Bunları inceleme fırsatınız oldu mu, bilmiyorum; 680 sıra sayılı, sekiz yıl önce yapılmış çalışmalar. Yine bizim bir araştırma komisyonu kurulmuş ve bu önermeler sunulmuş. İş güvenliği uzmanları olarak bu önermelerin ne kadarı hayata geçirildi ve bunların hangi birimleri hayata geçirilmedi ki bu maden kazaları hâlâ olagelmeye devam ediyor? Sadece toplu ölüm olduğunda ne yazık ki gündeme geliyor ama bir sürü madende 1, 2, 3’e varan ölümlerin yaşandığını, Soma'dan bu yana 200’ü aşkın vatandaşımızı da kaybettiğimizi biliyoruz. Şimdi, birkaç soruyla da tamamlayacağım hemen kısaca, sözlerime son vermek istiyorum. Şimdi, Amasra'da bu maden kazasının gerçekleştiği yerde -ben sunumun ne yazık ki biraz sonuna doğru yetişebildim komisyonda olduğum için, bağışlayın eğer siz bunu sunduysanız- o maden alanında iş müfettişi sayısı yeterli miydi? İki; İSG kontrollerinde, en son İSG kontrolünde herhangi bir aksaklık gözlenmiş miydi? Üç; ne sıklıkla teftiş yapılıyordu bu maden ortamında? Dört; teftiş raporlarının etki analizleri yapılıyor mu, yani caydırıcı olması için ne gibi önlemler alınıyor, bunlar kontrol ediliyor muydu daha sonra? Teftişe giderken bir önceki teftiş raporundaki aksaklıklar ve raporlar inceleniyor muydu? Bunlar yerine getirilmiş mi, kontrol ediliyor muydu?

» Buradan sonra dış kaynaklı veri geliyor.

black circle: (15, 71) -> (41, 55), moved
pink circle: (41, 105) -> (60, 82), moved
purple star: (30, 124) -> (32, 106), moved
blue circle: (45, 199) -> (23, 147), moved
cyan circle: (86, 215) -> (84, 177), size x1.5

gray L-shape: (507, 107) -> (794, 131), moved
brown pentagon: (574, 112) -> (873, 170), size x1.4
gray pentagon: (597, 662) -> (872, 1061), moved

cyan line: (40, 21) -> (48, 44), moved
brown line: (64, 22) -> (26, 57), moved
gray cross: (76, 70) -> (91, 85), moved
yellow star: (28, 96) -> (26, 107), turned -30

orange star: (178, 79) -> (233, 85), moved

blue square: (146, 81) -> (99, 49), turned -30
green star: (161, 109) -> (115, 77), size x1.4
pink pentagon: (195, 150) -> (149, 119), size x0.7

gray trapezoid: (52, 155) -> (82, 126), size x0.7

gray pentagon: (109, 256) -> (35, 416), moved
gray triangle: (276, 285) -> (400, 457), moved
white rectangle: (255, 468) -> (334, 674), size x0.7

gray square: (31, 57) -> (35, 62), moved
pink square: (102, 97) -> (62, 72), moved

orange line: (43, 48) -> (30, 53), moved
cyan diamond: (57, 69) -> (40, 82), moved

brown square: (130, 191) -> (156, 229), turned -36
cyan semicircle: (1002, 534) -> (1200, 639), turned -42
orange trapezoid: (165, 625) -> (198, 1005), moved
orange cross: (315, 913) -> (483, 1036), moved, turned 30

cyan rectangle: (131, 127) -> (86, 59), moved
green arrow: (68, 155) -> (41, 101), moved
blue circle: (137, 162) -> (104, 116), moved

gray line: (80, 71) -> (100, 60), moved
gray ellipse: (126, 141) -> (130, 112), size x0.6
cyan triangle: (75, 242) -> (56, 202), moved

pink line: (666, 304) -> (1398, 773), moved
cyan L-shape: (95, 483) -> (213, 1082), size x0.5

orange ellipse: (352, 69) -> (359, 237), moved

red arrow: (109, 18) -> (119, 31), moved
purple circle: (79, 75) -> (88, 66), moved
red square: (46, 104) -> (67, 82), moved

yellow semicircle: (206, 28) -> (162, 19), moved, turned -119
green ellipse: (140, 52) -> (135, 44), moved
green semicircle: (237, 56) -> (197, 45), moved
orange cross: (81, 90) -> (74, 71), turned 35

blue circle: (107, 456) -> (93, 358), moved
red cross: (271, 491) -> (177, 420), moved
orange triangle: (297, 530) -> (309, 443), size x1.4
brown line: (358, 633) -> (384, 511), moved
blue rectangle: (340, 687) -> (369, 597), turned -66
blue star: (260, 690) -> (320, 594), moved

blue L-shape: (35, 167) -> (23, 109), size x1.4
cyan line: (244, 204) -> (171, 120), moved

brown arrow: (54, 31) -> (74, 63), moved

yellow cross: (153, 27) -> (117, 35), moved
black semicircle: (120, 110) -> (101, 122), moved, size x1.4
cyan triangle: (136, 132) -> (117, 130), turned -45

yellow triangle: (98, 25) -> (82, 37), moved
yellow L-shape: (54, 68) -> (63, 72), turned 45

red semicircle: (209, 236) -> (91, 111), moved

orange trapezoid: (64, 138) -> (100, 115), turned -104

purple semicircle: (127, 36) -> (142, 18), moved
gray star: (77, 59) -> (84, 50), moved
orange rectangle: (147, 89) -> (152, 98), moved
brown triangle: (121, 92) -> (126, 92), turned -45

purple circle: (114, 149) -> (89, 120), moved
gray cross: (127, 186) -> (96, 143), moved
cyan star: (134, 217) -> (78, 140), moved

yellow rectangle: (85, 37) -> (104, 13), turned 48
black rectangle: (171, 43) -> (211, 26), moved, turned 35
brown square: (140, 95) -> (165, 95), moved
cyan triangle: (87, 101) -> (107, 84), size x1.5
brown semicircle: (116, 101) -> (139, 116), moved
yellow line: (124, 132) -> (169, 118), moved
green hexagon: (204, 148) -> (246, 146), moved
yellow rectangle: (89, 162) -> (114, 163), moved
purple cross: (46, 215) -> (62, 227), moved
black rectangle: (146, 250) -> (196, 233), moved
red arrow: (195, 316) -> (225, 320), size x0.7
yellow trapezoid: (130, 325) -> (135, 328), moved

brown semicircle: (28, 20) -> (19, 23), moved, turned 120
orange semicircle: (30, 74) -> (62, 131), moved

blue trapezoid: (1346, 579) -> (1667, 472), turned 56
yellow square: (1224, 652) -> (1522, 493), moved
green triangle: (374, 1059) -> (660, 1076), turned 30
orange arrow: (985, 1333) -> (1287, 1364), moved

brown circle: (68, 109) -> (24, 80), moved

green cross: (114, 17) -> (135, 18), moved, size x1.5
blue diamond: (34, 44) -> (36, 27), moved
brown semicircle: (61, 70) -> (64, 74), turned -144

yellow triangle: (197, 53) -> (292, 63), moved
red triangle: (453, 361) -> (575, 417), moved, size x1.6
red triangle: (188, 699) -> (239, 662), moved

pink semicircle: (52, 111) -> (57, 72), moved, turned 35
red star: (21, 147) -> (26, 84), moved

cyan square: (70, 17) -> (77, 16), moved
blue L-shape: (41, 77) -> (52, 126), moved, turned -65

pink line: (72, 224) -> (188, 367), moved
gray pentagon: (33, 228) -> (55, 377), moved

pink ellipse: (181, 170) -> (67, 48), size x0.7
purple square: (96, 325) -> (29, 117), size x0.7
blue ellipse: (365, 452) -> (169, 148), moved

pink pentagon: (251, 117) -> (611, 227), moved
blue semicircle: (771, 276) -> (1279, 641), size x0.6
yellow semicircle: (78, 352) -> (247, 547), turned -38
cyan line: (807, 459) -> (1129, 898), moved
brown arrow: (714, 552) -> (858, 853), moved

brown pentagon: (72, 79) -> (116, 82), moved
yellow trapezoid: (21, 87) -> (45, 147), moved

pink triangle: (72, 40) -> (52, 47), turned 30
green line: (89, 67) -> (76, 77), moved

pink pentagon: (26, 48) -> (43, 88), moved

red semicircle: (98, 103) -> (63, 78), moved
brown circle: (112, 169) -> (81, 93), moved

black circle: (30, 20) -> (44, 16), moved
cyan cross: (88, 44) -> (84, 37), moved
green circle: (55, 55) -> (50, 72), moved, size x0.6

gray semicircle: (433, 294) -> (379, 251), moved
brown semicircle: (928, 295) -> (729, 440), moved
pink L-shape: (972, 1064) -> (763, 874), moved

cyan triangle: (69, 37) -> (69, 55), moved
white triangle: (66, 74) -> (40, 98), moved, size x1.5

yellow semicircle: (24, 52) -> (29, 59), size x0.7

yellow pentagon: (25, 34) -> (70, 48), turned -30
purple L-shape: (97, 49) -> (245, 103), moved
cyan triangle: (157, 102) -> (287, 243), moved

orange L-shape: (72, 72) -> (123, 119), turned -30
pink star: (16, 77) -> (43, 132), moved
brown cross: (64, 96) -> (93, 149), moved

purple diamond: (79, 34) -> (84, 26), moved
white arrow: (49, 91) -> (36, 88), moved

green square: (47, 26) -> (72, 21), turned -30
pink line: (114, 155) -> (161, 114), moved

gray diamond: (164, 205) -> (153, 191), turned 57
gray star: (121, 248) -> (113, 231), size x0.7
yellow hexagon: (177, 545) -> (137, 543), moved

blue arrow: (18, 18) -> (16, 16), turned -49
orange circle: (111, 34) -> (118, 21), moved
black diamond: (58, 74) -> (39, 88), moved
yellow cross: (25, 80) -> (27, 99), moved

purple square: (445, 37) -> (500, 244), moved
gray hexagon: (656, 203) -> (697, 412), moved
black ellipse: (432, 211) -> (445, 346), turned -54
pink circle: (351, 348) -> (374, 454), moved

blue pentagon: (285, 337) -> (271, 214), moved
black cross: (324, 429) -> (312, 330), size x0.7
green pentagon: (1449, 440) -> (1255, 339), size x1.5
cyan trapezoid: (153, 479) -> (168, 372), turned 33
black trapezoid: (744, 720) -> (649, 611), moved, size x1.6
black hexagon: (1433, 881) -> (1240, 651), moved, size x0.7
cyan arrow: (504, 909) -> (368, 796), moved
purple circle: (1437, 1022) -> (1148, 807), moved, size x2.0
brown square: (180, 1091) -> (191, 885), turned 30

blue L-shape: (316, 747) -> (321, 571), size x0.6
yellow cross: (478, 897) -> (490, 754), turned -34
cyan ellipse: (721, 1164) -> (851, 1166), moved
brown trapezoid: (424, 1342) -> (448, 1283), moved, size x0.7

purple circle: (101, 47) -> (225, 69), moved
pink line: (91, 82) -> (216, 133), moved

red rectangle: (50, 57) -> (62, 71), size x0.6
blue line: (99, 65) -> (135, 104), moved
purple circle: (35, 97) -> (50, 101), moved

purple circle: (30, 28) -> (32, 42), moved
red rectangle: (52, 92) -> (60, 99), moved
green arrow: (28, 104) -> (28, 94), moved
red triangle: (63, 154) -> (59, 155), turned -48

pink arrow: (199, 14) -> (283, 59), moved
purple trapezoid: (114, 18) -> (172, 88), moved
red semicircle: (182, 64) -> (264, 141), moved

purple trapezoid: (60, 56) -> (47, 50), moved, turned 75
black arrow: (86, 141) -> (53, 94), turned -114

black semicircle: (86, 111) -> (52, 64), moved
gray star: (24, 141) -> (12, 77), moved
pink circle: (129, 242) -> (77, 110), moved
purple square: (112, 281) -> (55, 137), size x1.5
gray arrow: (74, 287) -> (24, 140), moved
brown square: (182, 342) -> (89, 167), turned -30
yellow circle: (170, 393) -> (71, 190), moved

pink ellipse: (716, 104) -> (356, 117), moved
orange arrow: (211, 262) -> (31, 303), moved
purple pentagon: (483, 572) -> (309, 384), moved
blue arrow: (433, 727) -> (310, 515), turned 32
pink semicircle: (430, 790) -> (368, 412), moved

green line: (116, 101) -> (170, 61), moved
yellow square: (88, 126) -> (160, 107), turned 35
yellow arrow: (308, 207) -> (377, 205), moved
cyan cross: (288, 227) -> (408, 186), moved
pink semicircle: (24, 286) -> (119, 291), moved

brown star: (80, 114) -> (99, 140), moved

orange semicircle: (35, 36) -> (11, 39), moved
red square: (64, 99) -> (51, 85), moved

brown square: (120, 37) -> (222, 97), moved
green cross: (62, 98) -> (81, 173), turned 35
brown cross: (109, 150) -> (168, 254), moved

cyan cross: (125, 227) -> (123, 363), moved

Şu önemli; bilirkişi raporu var biliyor musunuz, sizler bu konunun uzmanısınız, çoğunuz maden mühendisi, herhâlde iki makine mühendisi var, az önceki tanıtımdan anladığımız kadarıyla. 42 vatandaşımızı yitirdiğimiz bu süreçte, sonuçta bir kaza oldu, ölümler oldu, bir iş cinayeti oldu -adına her ne derseniz deyin- buna somut olarak neyin sebep olduğuna ilişkin görüşünüz nedir? Bu kadar uzman insansınız, somut olarak… Bir ihmal mi dersiniz, kaza mı, ne derseniz deyin, buna ilişkin somut görüşünüz nedir? Bir de son olarak; uçaklardaki kara kutu benzeri bir kutunun olduğundan söz ediliyor, buna ulaşılabildi mi? Bundan alınan bir veri var mı?”